Age: 23, Hubby is 25

Married? Or length of relationship, single? Married for almost 2 years

Reason(s) for waiting? Want to be in at least a 3 bedroom house first, and we have an 11 month age gap between our sons so would like a bigger gap next time.

Kates1122, My son was only 3 months when i fell pregnant again, work on your hubby and get to it :p! x


----------



## Cassie0454

Living arrangements: Mortgaged 4 bedroom, 2.5 bath, with full basement that is being used as a playroom on 2.5 acres. (Mortgage is very affordable and can be paid for on Hubby's salary alone.)

Age: 25, Hubby is 26

Married? Or length of relationship, single? Married for almost 3 years, together for 5 (According to hubby he has known I was going to be his wife for close to 12 years.)

Reason(s) for waiting? Waiting for me to get a teaching contract after finishing my degree in April. Should know something by August!

Reason(s) for wanting to TTC? Afraid that due to my medical history time may be running out and we might miss out on the opportunity if we delay much longer, because we have always come up with new and exciting reasons to delay for the past 3 years and my uterus isn't getting any happier.

Proudmummy, if you are in a 3 bedroom house in August I say go for it then, but wait for now.


----------



## Kiki1993

I love these things! :haha:
Living arrangements: We stay at my mums on the weekdays and his at the weekends mostly but are planning on renting once I finish college in June next year :thumbup:
Age: 18 
Married, length of relationship, single?: Engaged and have been together a bit longer than 2 and a half years :)
Reasons for waiting?: Age, Financial stability, College, Living situation, want to be married first etc :dohh:
Reasons for wanting to TTC?: We feel emotionally ready for a baby and we both would love a child together.
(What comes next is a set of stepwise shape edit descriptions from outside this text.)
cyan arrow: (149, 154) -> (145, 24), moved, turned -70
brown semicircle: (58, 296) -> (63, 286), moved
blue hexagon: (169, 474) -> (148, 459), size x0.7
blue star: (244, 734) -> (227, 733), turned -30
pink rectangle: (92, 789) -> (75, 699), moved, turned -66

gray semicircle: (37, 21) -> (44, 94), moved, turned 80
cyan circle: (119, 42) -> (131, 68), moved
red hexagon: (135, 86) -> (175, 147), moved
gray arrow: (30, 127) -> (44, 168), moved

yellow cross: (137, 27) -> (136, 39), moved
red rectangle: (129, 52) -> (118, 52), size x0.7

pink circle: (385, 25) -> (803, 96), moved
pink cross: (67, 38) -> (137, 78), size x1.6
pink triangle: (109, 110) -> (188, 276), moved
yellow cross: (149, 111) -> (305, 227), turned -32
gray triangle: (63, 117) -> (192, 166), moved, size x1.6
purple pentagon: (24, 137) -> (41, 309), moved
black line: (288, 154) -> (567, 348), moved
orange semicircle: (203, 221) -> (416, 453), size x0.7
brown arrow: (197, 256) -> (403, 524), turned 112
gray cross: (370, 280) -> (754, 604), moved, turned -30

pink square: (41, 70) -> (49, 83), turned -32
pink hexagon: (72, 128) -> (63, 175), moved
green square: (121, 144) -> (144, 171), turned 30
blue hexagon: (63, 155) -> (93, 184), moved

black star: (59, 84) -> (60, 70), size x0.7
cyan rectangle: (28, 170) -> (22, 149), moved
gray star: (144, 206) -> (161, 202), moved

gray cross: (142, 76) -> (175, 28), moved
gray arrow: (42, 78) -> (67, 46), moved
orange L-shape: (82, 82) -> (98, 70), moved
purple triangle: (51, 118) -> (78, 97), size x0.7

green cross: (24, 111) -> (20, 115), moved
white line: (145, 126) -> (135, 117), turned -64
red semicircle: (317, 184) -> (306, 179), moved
We both have had practice with children as combined we have nine nieces and nephews under the age of 10 :haha: Also I am training to work with children which gets me even more broody and impatient! :haha:
Advice for Cassie0454: It's good that your waiting until you get a contract so you have stability but I woudn't find another reason to wait after that if you think your medical history might interfere with conceiving! :)


----------



## rainbows_x

Living arrangements: Private renting a 2 bedroom house.
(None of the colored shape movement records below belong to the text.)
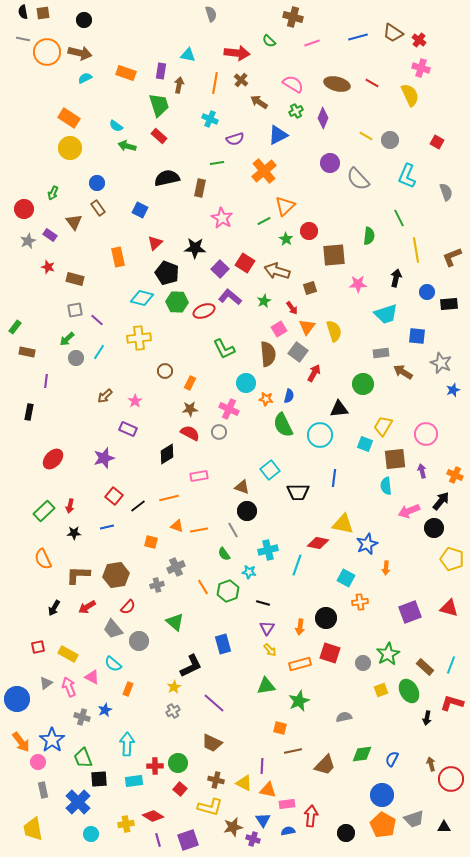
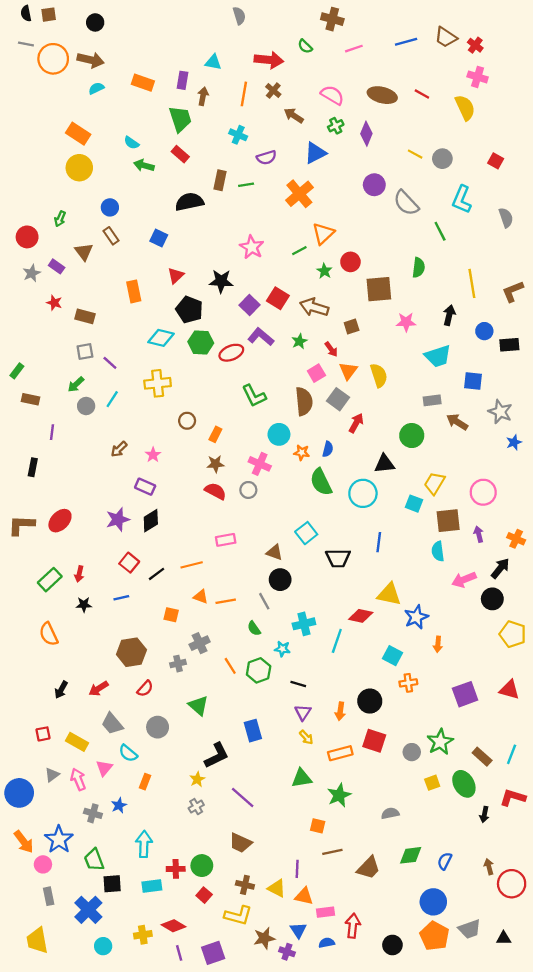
brown rectangle: (200, 188) -> (220, 180), moved
green line: (399, 218) -> (440, 231), moved
black diamond: (167, 454) -> (151, 521), moved
brown L-shape: (78, 575) -> (21, 525), moved
gray trapezoid: (113, 629) -> (112, 724), moved
pink triangle: (92, 677) -> (104, 768), turned 42

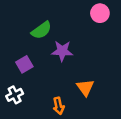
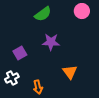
green semicircle: (41, 30) -> (43, 14), moved
orange arrow: (59, 106) -> (38, 87), moved

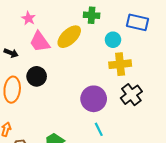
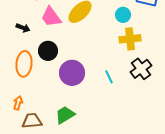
purple circle: (94, 99) -> (72, 73), moved
cyan line: (99, 129) -> (109, 77), moved

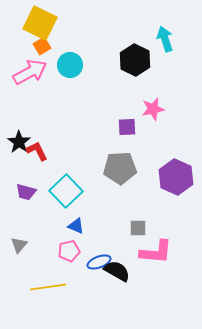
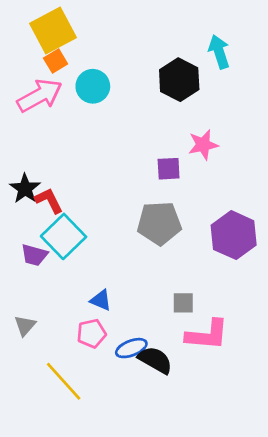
yellow square: (40, 23) -> (53, 30), turned 36
cyan square: (66, 191) -> (64, 236), moved
yellow line: (48, 287) -> (64, 381), turned 56

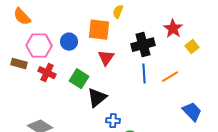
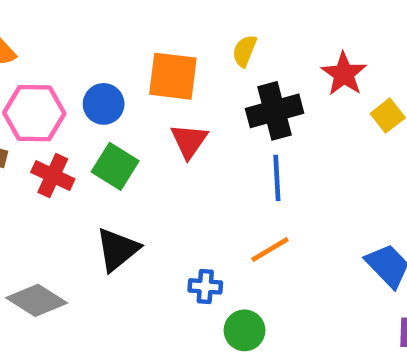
yellow semicircle: (118, 12) -> (245, 51), moved
orange line: (170, 77) -> (270, 250), moved
green square: (79, 79) -> (115, 166), moved
black triangle: (97, 98) -> (117, 250), moved

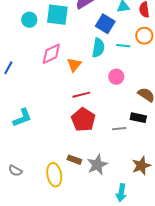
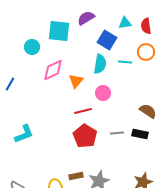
cyan circle: (29, 20) -> (32, 47), moved
pink circle: (116, 77) -> (103, 93), moved
gray line: (119, 129) -> (117, 133), moved
brown rectangle: (74, 160) -> (76, 176), turned -32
Age: 20, OH is 29 tomorrow!

Married? Or length of relationship, single? married! Together for 2 years in August.

Reason(s) for waiting? Waiting for OH to get a promotion. We cope well for money, but he want to be more than comfortable.

Reason(s) for wanting to TTC? I want to have the next one soon so I can get the baby stage all out the way, rather than wait 5 years, send LO to school & do it over again. Also there's no point getting a job now as I would have to leave in a few years, wherea I could be a SAHM for a few years, then get a job when they both go school.

Kiki1993, the only thing I would ay about waiting would be your living situation. We were living with OH's mum when I became pregnant and didn't move out until LO was 6 months, it would of been alot easier if we were on our own from the begining. But, saying that it was nice to have help in the early days!


----------



## I Love Lucy

*Living arrangements:* One bedroom apartment, purchasing a house next May if all goes as planned.

*Age:* 21, OH is 24
*
Married? Or length of relationship, single?:* Pretty much engaged, been together for over 3 years.

*Reason(s) for waiting?* OH and I both want to be in our house where we have room for a baby. OH also wants to have a lot of his debt taken care of first (will start working on that in August when he gets his raise).

*Advice for rainbows_x:* Is OH's promotion going to happen soon? Would it be a problem having LO and the new baby in the same room? I think if OH's promotion will be happening soon and if you have no problem having LO and the new baby in the same room then go for it.


----------



## MsB

*Living Arrangements:* Renting a 2 bed housing ; looking for a 3 bed at min.

*Married? Length of relationship?: *Married for 6 weeks! Together 8 years.

*Age:* 26 in 2 weeks

*Reasons for waiting:* We said we would not ttc until DS was at least one (he is nearly 11 months) as we wanted 2 year ish gap. I want to try August/ Sept but my mum on the other hand seems to think 3 year age gap is best and that it would be unfair to have a baby when DS is still a baby! 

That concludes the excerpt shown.